Solche Alternativköder haben ja auch immer (den einen oder anderen) Fisch gefangen, kamen aber (bisher) nie an die Fängigkeit der &quot;normalen&quot; Naturköder ran. 
Was mich eben auch sehr stutzig macht, sind die Werbeaussagen &quot;zu 80% Naturköder&quot;. Bleibt ein Rest von 20%, bei dem man nicht weiß was es ist. Man weiß ja nicht einmal was diese 80% Naturköder sind. 
Ich bin einfach dagegen, alles Neue gedankenlos einzusetzen (wobei ich dies niemand unterstelle!).
Ich wüßte als Anlger aber schon gerne, ob diese 80% Naturköder dann aus Fängen von Gammelkuttern stammen, die das Meer leerfischen und den Fischen die wir fangen wollen die Futtergrundlage entziehen.
Und bevor der Anbieter / Hersteller dieser Produkte das nicht zufriedenstellend klären kann, sind mir Wattis, Ringler, Muscheln, Garnelen oder Fetzen einfach lieber.
Denn was nützt der tollste neue Köder, wenn zu dessen Herstellung die Grundlagen des Meeresangelns vernichtet werden??


----------



## Mohrchen (8. Oktober 2002)

Hallo Leute,
was mich ja am Meisten interessieren würde ist, wie lange das Zeug haltbar ist, wenn das Glas erst mal geöffnet ist?
Nicht das es so ist wie bei den Lachseiern, die nach einem Monat schon sauer sind!  :v 
Gruß aus Sachsen-Anhalt
Mohrchen


----------



## Angelheini (8. Oktober 2002)

Ich habe mich auch nicht darüber lustig gemacht,
denn ich werde es testen, bevor ich ein endgültiges Urteil
darüber abgeben werde.
Die Frage mit der Befestigung am Haken für das Brandungsangeln war durchaus ernst gemeint.

Gruß Angelheini


----------



## Andreas Michael (8. Oktober 2002)

Ich gehöre auch zu denen die alles mal irgendwie ausprobieren, muss aber auch Thomas9904 recht geben.
Denn wenn die Grundlage Naturköder ist sollte man wirklich wissen was das ist.

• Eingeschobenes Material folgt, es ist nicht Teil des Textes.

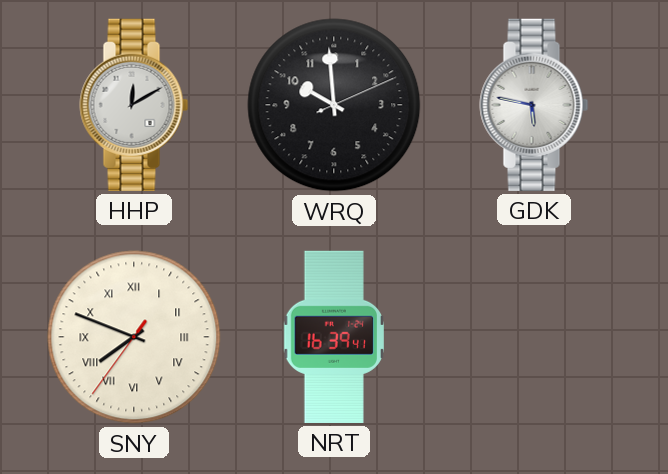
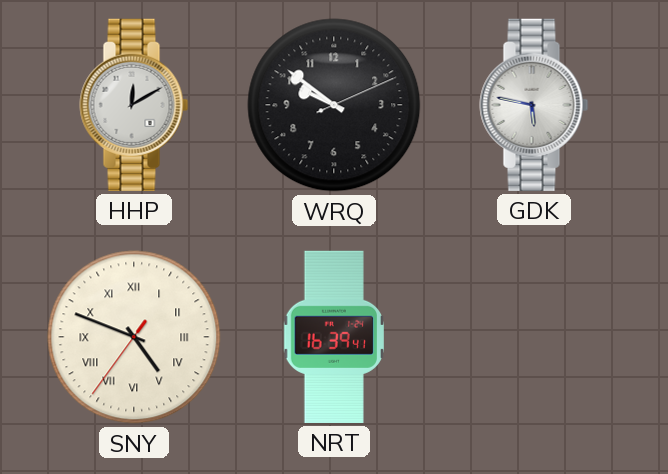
WRQ: 9:59 -> 9:51
SNY: 7:48 -> 4:48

Denn auch ich kann mir vorstellen das es die Fische sind die nicht verkauft werden können weil sie zu klein oder aber schon zu lange auf Eis liegen, um so noch Profit daraus zu schlagen was sonst in die Mülle landet.

Und zum Thema befestigen kann ich mich auch nur Thomas9904 wieder anschliessen, denn so wie es in der Dose aussieht sind es kugeln die man dann am Haar befestigt, es sei denn die sind so weich und gummiartig das man sie direkt auf dem haken aufzieht.
Was ist dann aber mit dem auswerfen, die Bremsen doch dann und kann mir auch vorstellen das wenn sie weich sind bevor sie auf oder im Wasser landen wechgeflogen sind, denn bei gewaltwürfen und die sind oft in der Brandung gefordert fliegt mir auch schon der eine oder andere Watti wech.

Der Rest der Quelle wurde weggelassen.